Malwinka rozejrzała się ciekawie. Mieszkały tu również elfiki, ale całkiem różne od
tych żyjących w Zielonej Krainie. Miały czarne skrzydełka i smutne minki. Nie
mogły się bawić i nie umiały latać.
- Czemu one są takie smutne? - odezwała się wreszcie
Malwinka.
Czarodziejka wytłumaczyła jej, że są to elfiki, które
nie słuchały rad innych, były niegrzeczne i krzywdziły swoich bliskich i
kolegów. Nie chciały się też zmienić. Za karę zostały wysłane do Smutnej
Krainy, gdzie będą do czasu, aż zrozumieją swój błąd i będę chciały się
zmienić.
Malwinka bardzo się zmartwiła.
- Ale dlaczego mi to pokazujesz? - zapytała zaniepokojona
- Malwinko, jesteś wspaniałym elfikiem. Bardzo mądrym
i dobrym. Ale jeśli nie chcesz zmienić swojego zachowania, będziesz musiała tu
zostać - odpowiedziała Lili
Dziewczynka bardzo się przestraszyła. Nie chciała
zostać w tej krainie, tu było tak zimno i smutno.

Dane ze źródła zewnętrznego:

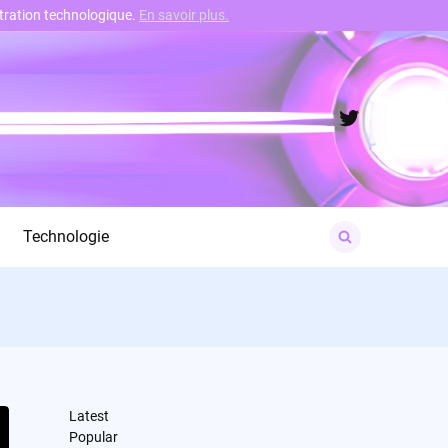
nstration technologique.
En savoir plus.
Twitter
Search
Technologie
for:
Latest
Popular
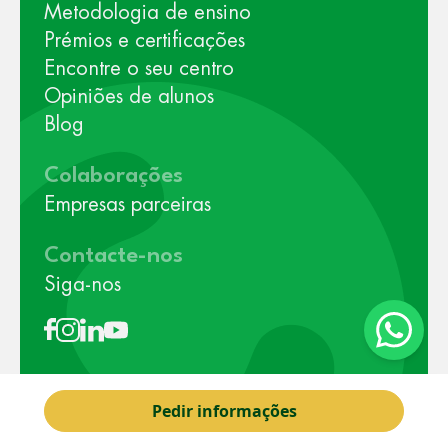
Metodologia de ensino
Prémios e certificações
Encontre o seu centro
Opiniões de alunos
Blog
Colaborações
Empresas parceiras
Contacte-nos
Siga-nos
Pedir informações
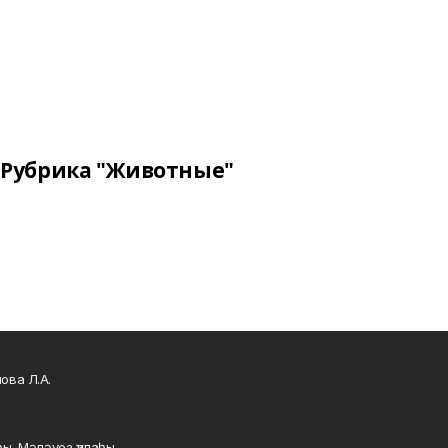
Рубрика "Животные"
ова Л.А.
ы, Мәләүез ҡалаһы,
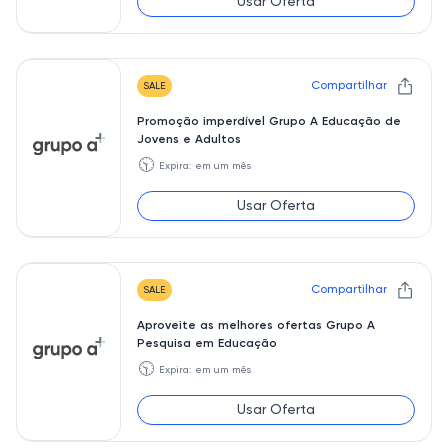
Usar Oferta
Compartilhar
SALE
Promoção imperdível Grupo A Educação de
Jovens e Adultos
🕥
Expira: em um mês
Usar Oferta
Compartilhar
SALE
Aproveite as melhores ofertas Grupo A
Pesquisa em Educação
🕥
Expira: em um mês
Usar Oferta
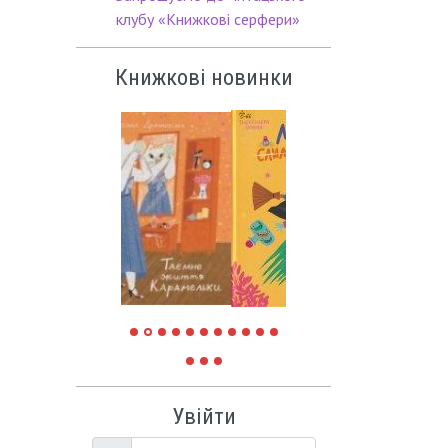
клубу «Книжкові серфери»
Книжкові новинки
Увійти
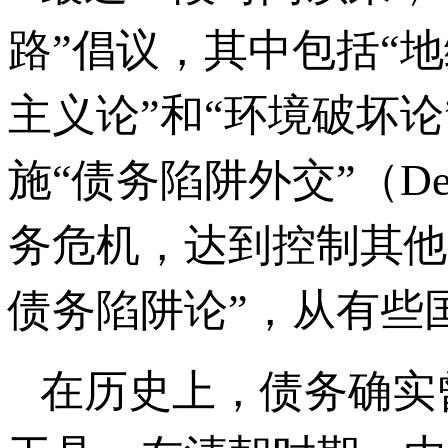
路”倡议，其中包括“地
主义论”和“环境破坏
施“债务陷阱外交”（Debt
务危机，达到控制其他
债务陷阱论”，从有些
在历史上，债务确实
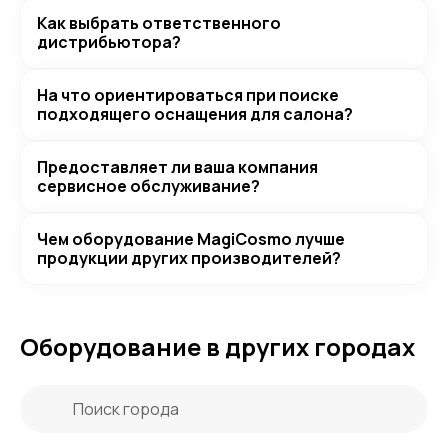
Как выбрать ответственного
дистрибьютора?
На что ориентироваться при поиске
подходящего оснащения для салона?
Предоставляет ли ваша компания
сервисное обслуживание?
Чем оборудование MagiCosmo лучше
продукции других производителей?
Оборудование в других городах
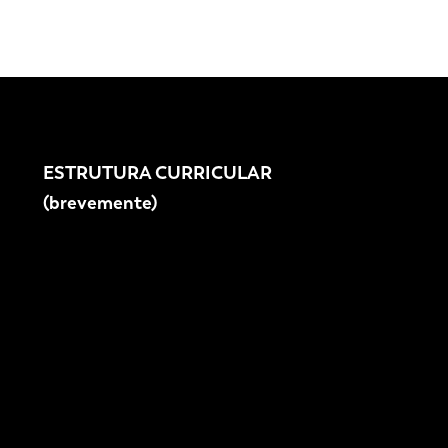
ESTRUTURA CURRICULAR
(brevemente)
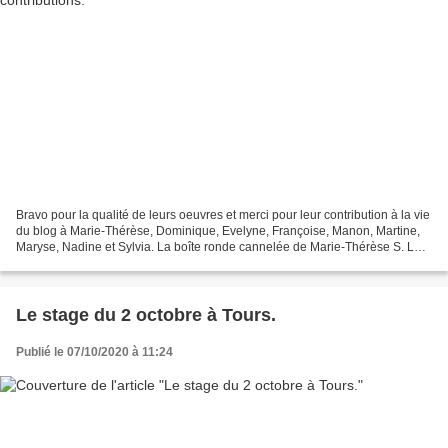
Bravo pour la qualité de leurs oeuvres et merci pour leur contribution à la vie
du blog à Marie-Thérèse, Dominique, Evelyne, Françoise, Manon, Martine,
Maryse, Nadine et Sylvia. La boîte ronde cannelée de Marie-Thérèse S. La
boîte Marcelline de Dominique...
Le stage du 2 octobre à Tours.
Publié le 07/10/2020 à 11:24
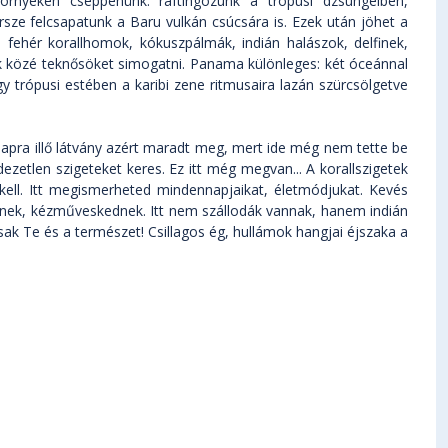
örnyékén cseppenünk: raftingozunk a trópusi dzsungelben,
rsze felcsapatunk a Baru vulkán csúcsára is. Ezek után jöhet a
fehér korallhomok, kókuszpálmák, indián halászok, delfinek,
ok közé teknősöket simogatni. Panama különleges: két óceánnal
 trópusi estében a karibi zene ritmusaira lazán szürcsölgetve
lapra illő látvány azért maradt meg, mert ide még nem tette be
dezetlen szigeteket keres. Ez itt még megvan... A korallszigetek
kell. Itt megismerheted mindennapjaikat, életmódjukat. Kevés
jtenek, kézműveskednek. Itt nem szállodák vannak, hanem indián
csak Te és a természet! Csillagos ég, hullámok hangjai éjszaka a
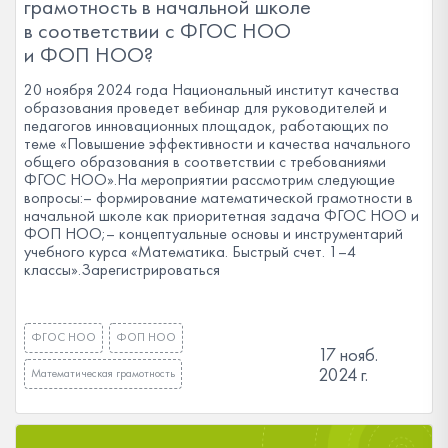
грамотность в начальной школе
в соответствии с ФГОС НОО
и ФОП НОО?
20 ноября 2024 года Национальный институт качества
образования проведет вебинар для руководителей и
педагогов инновационных площадок, работающих по
теме «Повышение эффективности и качества начального
общего образования в соответствии с требованиями
ФГОС НОО».На мероприятии рассмотрим следующие
вопросы:– формирование математической грамотности в
начальной школе как приоритетная задача ФГОС НОО и
ФОП НОО;– концептуальные основы и инструментарий
учебного курса «Математика. Быстрый счет. 1–4
классы».Зарегистрироваться
ФГОС НОО
ФОП НОО
17 нояб.
2024 г.
Математическая грамотность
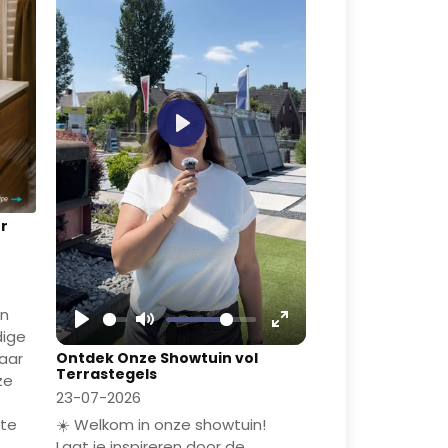
Play
or
en
dige
Play
Mute
Enter
Ontdek Onze Showtuin vol
naar
fullscreen
Terrastegels
ze
23-07-2026
☀️ Welkom in onze showtuin!
mte
Laat je inspireren door de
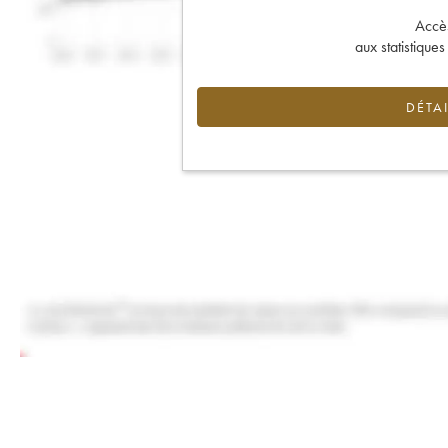
Accès 
aux statistique
DÉTAI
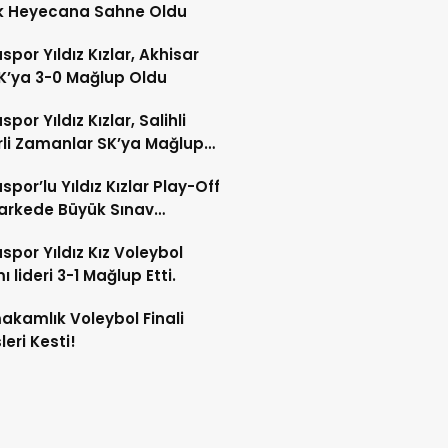
k Heyecana Sahne Oldu
por Yıldız Kızlar, Akhisar
SK’ya 3-0 Mağlup Oldu
por Yıldız Kızlar, Salihli
li Zamanlar SK’ya Mağlup
por’lu Yıldız Kızlar Play-Off
Parkede Büyük Sınav
cek!
por Yıldız Kız Voleybol
 lideri 3-1 Mağlup Etti.
kamlık Voleybol Finali
leri Kesti!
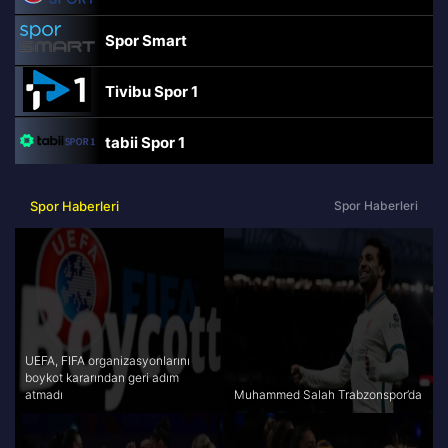
Spor Smart
Tivibu Spor 1
tabii Spor 1
TRT Spor
Spor Haberleri
Spor Haberleri
beIN Sports Haber
tabii Spor
A Spor
UEFA, FIFA organizasyonlarını
boykot kararından geri adım
atmadı
Muhammed Salah Trabzonspor’da
Tivibu Spor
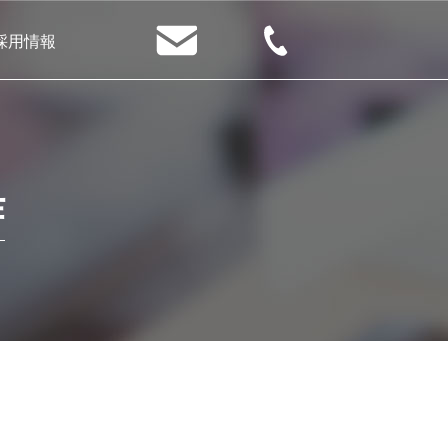
採用情報
作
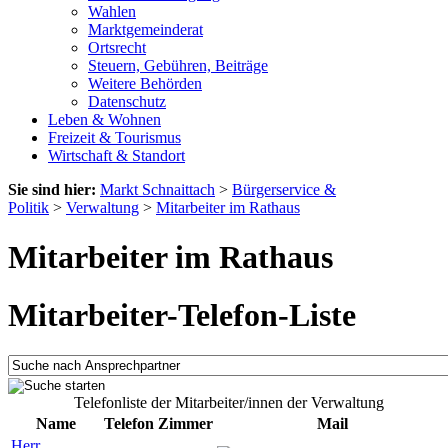
Wahlen
Marktgemeinderat
Ortsrecht
Steuern, Gebühren, Beiträge
Weitere Behörden
Datenschutz
Leben & Wohnen
Freizeit & Tourismus
Wirtschaft & Standort
Sie sind hier:
Markt Schnaittach
>
Bürgerservice &
Politik
>
Verwaltung
>
Mitarbeiter im Rathaus
Mitarbeiter im Rathaus
Mitarbeiter-Telefon-Liste
Telefonliste der Mitarbeiter/innen der Verwaltung
Name
Telefon
Zimmer
Mail
Herr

- Proszę, nie zostawiaj mnie tu! Ja na prawdę chcę się
zmienić. - zawołała Malwinka - Tylko nie umiem... - dodała ciszej.
Lili uśmiechnęła się i przytuliła Malwinkę.
- Dobrze. Bardzo się cieszę i postaram się ci pomóc. Dam
ci radę: zawsze kiedy będziesz czuła, że robisz się zła, weź piłeczkę i bardzo
mocno odbijaj ją od ziemi. Albo skacz tak wysoko, jak tylko potrafisz. A jeśli i
to nie pomoże, przyjdź do rodziców albo do mnie, a każdy z nas na pewno cię
wysłucha.
Malwinka bardzo się ucieszyła. Postanowiła natychmiast
przeprosić wszystkich za swoje zachowanie. Poleciała najpierw do rodziców i
opowiedziała im wszystko. Obiecała też, że na pewno się zmieni i już nigdy
nikogo nie uderzy. Mama i tata, bardzo szczęśliwi, mocno przytulili swoją
córeczkę.
Następnie Malwinka przeprosiła swoich kolegów. Każdy
bardzo się ucieszył ze zmiany zachowania elfika.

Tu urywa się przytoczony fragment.